**Task goal**
Everything in the data below is left aside except the lines from the one containing "Contact Avaaz (397, 1320)" through the one containing "ΕΛΛΗΝΙΚΑ (921, 92)"; repeat those exactly.

[Start of section]

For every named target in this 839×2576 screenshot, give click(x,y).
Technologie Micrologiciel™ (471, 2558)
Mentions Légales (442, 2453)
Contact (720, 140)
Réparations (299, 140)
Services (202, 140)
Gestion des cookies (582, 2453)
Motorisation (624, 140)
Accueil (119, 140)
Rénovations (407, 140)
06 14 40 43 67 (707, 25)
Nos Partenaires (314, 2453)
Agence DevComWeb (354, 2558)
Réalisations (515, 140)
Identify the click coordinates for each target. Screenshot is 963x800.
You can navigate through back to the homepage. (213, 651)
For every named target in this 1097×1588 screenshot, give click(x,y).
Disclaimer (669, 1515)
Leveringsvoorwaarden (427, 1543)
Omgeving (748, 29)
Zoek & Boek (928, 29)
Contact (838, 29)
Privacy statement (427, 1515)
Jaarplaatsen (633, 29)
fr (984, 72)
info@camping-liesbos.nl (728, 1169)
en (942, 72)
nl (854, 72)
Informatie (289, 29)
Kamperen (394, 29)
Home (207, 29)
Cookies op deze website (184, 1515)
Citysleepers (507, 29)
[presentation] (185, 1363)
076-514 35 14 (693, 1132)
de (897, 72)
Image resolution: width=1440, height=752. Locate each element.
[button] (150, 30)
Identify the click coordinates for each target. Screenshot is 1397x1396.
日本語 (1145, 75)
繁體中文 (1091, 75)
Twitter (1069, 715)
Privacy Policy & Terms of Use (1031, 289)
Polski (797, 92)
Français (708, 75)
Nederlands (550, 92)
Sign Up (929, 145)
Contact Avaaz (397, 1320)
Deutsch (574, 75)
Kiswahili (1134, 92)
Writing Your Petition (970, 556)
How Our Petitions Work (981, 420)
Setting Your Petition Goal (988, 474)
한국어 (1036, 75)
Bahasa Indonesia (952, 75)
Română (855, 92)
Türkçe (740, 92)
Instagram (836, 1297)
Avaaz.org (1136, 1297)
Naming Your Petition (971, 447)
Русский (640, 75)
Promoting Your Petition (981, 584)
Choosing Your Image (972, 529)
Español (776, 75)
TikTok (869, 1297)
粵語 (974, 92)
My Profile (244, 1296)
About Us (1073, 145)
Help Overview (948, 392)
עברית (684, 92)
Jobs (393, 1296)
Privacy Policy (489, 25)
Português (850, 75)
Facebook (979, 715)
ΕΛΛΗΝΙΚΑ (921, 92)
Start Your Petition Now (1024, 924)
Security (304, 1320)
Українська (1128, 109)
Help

[End of section]

**Solution below**
Contact Avaaz (397, 1320)
Deutsch (574, 75)
Kiswahili (1134, 92)
Writing Your Petition (970, 556)
How Our Petitions Work (981, 420)
Setting Your Petition Goal (988, 474)
한국어 (1036, 75)
Bahasa Indonesia (952, 75)
Română (855, 92)
Türkçe (740, 92)
Instagram (836, 1297)
Avaaz.org (1136, 1297)
Naming Your Petition (971, 447)
Русский (640, 75)
Promoting Your Petition (981, 584)
Choosing Your Image (972, 529)
Español (776, 75)
TikTok (869, 1297)
粵語 (974, 92)
My Profile (244, 1296)
About Us (1073, 145)
Help Overview (948, 392)
עברית (684, 92)
Jobs (393, 1296)
Privacy Policy (489, 25)
Português (850, 75)
Facebook (979, 715)
ΕΛΛΗΝΙΚΑ (921, 92)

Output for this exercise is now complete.